Israele congela il piano per deportare migliaia di rifugiati dall'Eritrea e dal Sudan

La Repubblica
Dopo mesi di tentativi andati a vuoto, di fronte alla polemiche, il governo di Benjamin Netanyahu rinuncia al progetto di deportare migliaia di eritrei e sudanesi entrati illegalmente. 


Ma cercherà di far approvare dal Parlamento una nuova legge. Il governo di Benjamin Netanyahu congela il piano per la deportazione dei migranti africani entrati illegalmente in Israele. "Allo stato, la possibilità di procedere a espulsioni in Paesi terzi non è in agenda", si legge in una nota inviata dall'esecutivo alla Corte suprema dopo mesi in cui ha cercato in tutti i modi di arrivare alla deportazione di migliaia di persone, in maggioranza eritrei e sudanesi.

I migranti saranno quindi di nuovo autorizzati a rinnovare i permessi di residenza ogni 60 giorni. Nel frattempo il governo proverà a ottenere una nuova legge dalla Knesset, come si evince dalla comunicazione al massimo organismo giuridico laddove si ribadisce che lo Stato intende perseguire l'espulsione, volontariamente o con ogni altro mezzo consentito dalla legge. Netanyahu ha inoltre dato istruzioni volte a riaprire centri di detenzione per gli "infiltrati".

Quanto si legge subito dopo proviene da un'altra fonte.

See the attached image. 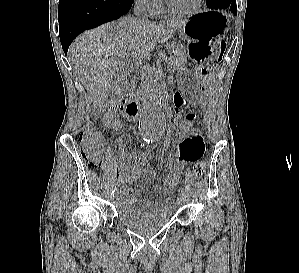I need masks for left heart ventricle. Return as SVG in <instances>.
I'll list each match as a JSON object with an SVG mask.
<instances>
[{
    "mask_svg": "<svg viewBox=\"0 0 299 273\" xmlns=\"http://www.w3.org/2000/svg\"><path fill=\"white\" fill-rule=\"evenodd\" d=\"M170 1L174 6L183 9L190 8L197 2V0H170Z\"/></svg>",
    "mask_w": 299,
    "mask_h": 273,
    "instance_id": "1",
    "label": "left heart ventricle"
}]
</instances>
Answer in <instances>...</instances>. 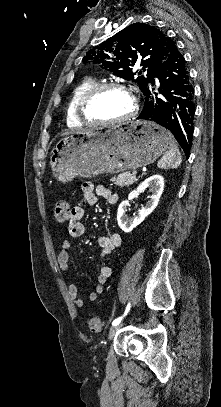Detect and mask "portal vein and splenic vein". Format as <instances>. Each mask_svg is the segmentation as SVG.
Listing matches in <instances>:
<instances>
[{"label": "portal vein and splenic vein", "instance_id": "obj_1", "mask_svg": "<svg viewBox=\"0 0 221 407\" xmlns=\"http://www.w3.org/2000/svg\"><path fill=\"white\" fill-rule=\"evenodd\" d=\"M132 174H133V175H136V174H137V171H134Z\"/></svg>", "mask_w": 221, "mask_h": 407}]
</instances>
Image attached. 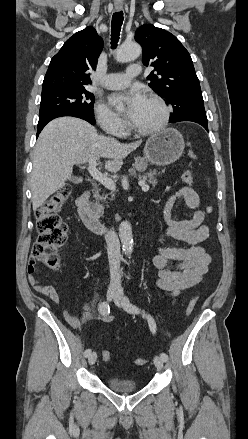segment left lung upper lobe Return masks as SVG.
<instances>
[{
    "instance_id": "1",
    "label": "left lung upper lobe",
    "mask_w": 248,
    "mask_h": 439,
    "mask_svg": "<svg viewBox=\"0 0 248 439\" xmlns=\"http://www.w3.org/2000/svg\"><path fill=\"white\" fill-rule=\"evenodd\" d=\"M142 46V62L154 71L147 79L149 86L173 107L170 120L194 115L206 117L198 77L190 54L170 32L146 24L135 33Z\"/></svg>"
}]
</instances>
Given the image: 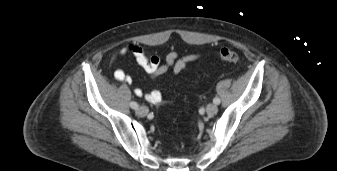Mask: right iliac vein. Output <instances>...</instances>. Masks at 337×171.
Listing matches in <instances>:
<instances>
[{"label":"right iliac vein","mask_w":337,"mask_h":171,"mask_svg":"<svg viewBox=\"0 0 337 171\" xmlns=\"http://www.w3.org/2000/svg\"><path fill=\"white\" fill-rule=\"evenodd\" d=\"M148 108L146 106H141L136 110V114L140 117H144L148 114Z\"/></svg>","instance_id":"63e3f726"}]
</instances>
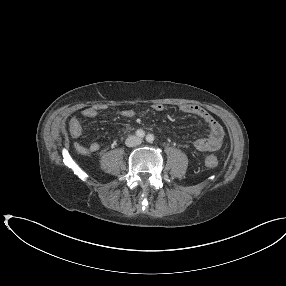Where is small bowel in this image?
<instances>
[{
  "instance_id": "small-bowel-1",
  "label": "small bowel",
  "mask_w": 286,
  "mask_h": 286,
  "mask_svg": "<svg viewBox=\"0 0 286 286\" xmlns=\"http://www.w3.org/2000/svg\"><path fill=\"white\" fill-rule=\"evenodd\" d=\"M180 110L186 114H193L199 116L207 122L210 128V134L206 138H201L195 141V147L204 152H211L218 150L221 147L222 140L224 137V130L221 124L203 107L183 103L179 106ZM155 112H162L164 110V105L161 103H156L152 106ZM102 107L100 106H90L82 110L81 116L85 119H91L99 115ZM121 115L126 118H132L135 112L132 109H124L121 111ZM66 127L69 135L74 139H79L83 135V126L79 118L73 116L70 117L66 122ZM74 149L79 155H88L90 153L97 152L100 149V142L95 139L87 144H82L76 142L74 144Z\"/></svg>"
}]
</instances>
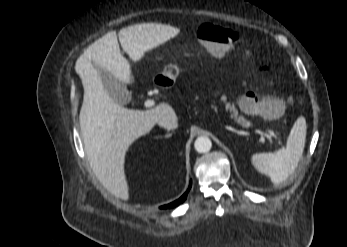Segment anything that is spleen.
<instances>
[{
	"mask_svg": "<svg viewBox=\"0 0 347 247\" xmlns=\"http://www.w3.org/2000/svg\"><path fill=\"white\" fill-rule=\"evenodd\" d=\"M307 126L304 117H299L287 139L286 148L275 153H258L251 157L253 166L267 175L275 184H281L295 171L302 157L306 142Z\"/></svg>",
	"mask_w": 347,
	"mask_h": 247,
	"instance_id": "spleen-1",
	"label": "spleen"
}]
</instances>
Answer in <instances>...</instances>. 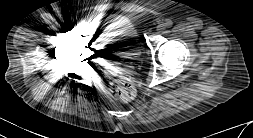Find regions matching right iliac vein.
<instances>
[{
  "label": "right iliac vein",
  "mask_w": 253,
  "mask_h": 138,
  "mask_svg": "<svg viewBox=\"0 0 253 138\" xmlns=\"http://www.w3.org/2000/svg\"><path fill=\"white\" fill-rule=\"evenodd\" d=\"M71 29H72L73 31H76V30L78 29V26H77L76 24H73V25L71 26Z\"/></svg>",
  "instance_id": "1"
}]
</instances>
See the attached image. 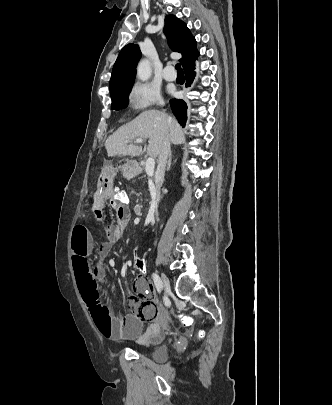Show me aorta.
I'll use <instances>...</instances> for the list:
<instances>
[{"mask_svg":"<svg viewBox=\"0 0 332 405\" xmlns=\"http://www.w3.org/2000/svg\"><path fill=\"white\" fill-rule=\"evenodd\" d=\"M152 74L151 63L148 59H143L137 66V77L141 81H147Z\"/></svg>","mask_w":332,"mask_h":405,"instance_id":"obj_1","label":"aorta"}]
</instances>
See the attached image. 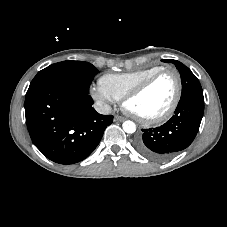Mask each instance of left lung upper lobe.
<instances>
[{"mask_svg":"<svg viewBox=\"0 0 227 227\" xmlns=\"http://www.w3.org/2000/svg\"><path fill=\"white\" fill-rule=\"evenodd\" d=\"M162 61L166 63H173L176 66V68L179 70V73L181 76V82H182L181 97L190 93L203 94L199 80L196 78V76L192 73V71L188 67H186L184 64H182L177 60L165 59Z\"/></svg>","mask_w":227,"mask_h":227,"instance_id":"left-lung-upper-lobe-1","label":"left lung upper lobe"}]
</instances>
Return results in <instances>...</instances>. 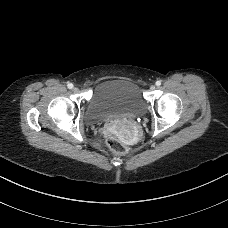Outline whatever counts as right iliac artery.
Returning a JSON list of instances; mask_svg holds the SVG:
<instances>
[{
    "label": "right iliac artery",
    "mask_w": 228,
    "mask_h": 228,
    "mask_svg": "<svg viewBox=\"0 0 228 228\" xmlns=\"http://www.w3.org/2000/svg\"><path fill=\"white\" fill-rule=\"evenodd\" d=\"M67 87H68L69 89H72V88H73V84H72V83H68Z\"/></svg>",
    "instance_id": "right-iliac-artery-1"
}]
</instances>
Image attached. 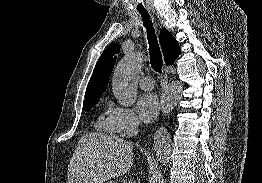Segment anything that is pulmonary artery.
<instances>
[{"label":"pulmonary artery","instance_id":"obj_1","mask_svg":"<svg viewBox=\"0 0 262 183\" xmlns=\"http://www.w3.org/2000/svg\"><path fill=\"white\" fill-rule=\"evenodd\" d=\"M140 87L144 90H152L155 86L154 80L151 76H143L139 81Z\"/></svg>","mask_w":262,"mask_h":183}]
</instances>
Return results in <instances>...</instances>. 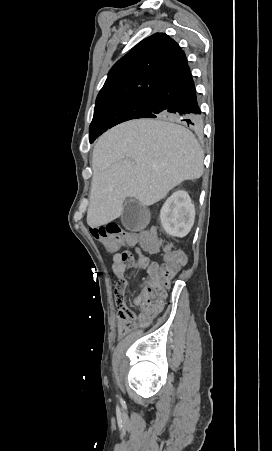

Gli irregolari e le associazioni per i diritti umani sostengono che si tratta di richiedenti asilo in fuga da guerre e persecuzioni. Il governo israeliano li considera invece migranti economici in cerca di lavoro e rivendica il diritto a proteggere i propri confini. Dal 2013 circa 4.000 africani hanno lasciato volontariamente lo Stato ebraico per il Ruanda e l'Uganda, ma Netanyahu è stato messo sotto pressione dai suoi elettori di estrema destra e ha puntato sul piano di deportazione. A un certo punto si era parlato anche di un accordo Onu per il trasferimento di 16 mila migranti in Stati occidentali, tra i quali l'Italia. L'intesa era poi naufragata sotto il peso delle polemiche e delle smentite dei Paesi chiamati in causa dall'esecutivo israeliano. E si era tornati al piano di espulsioni, contro il quale diverse associazioni erano ricorse alla Corte suprema.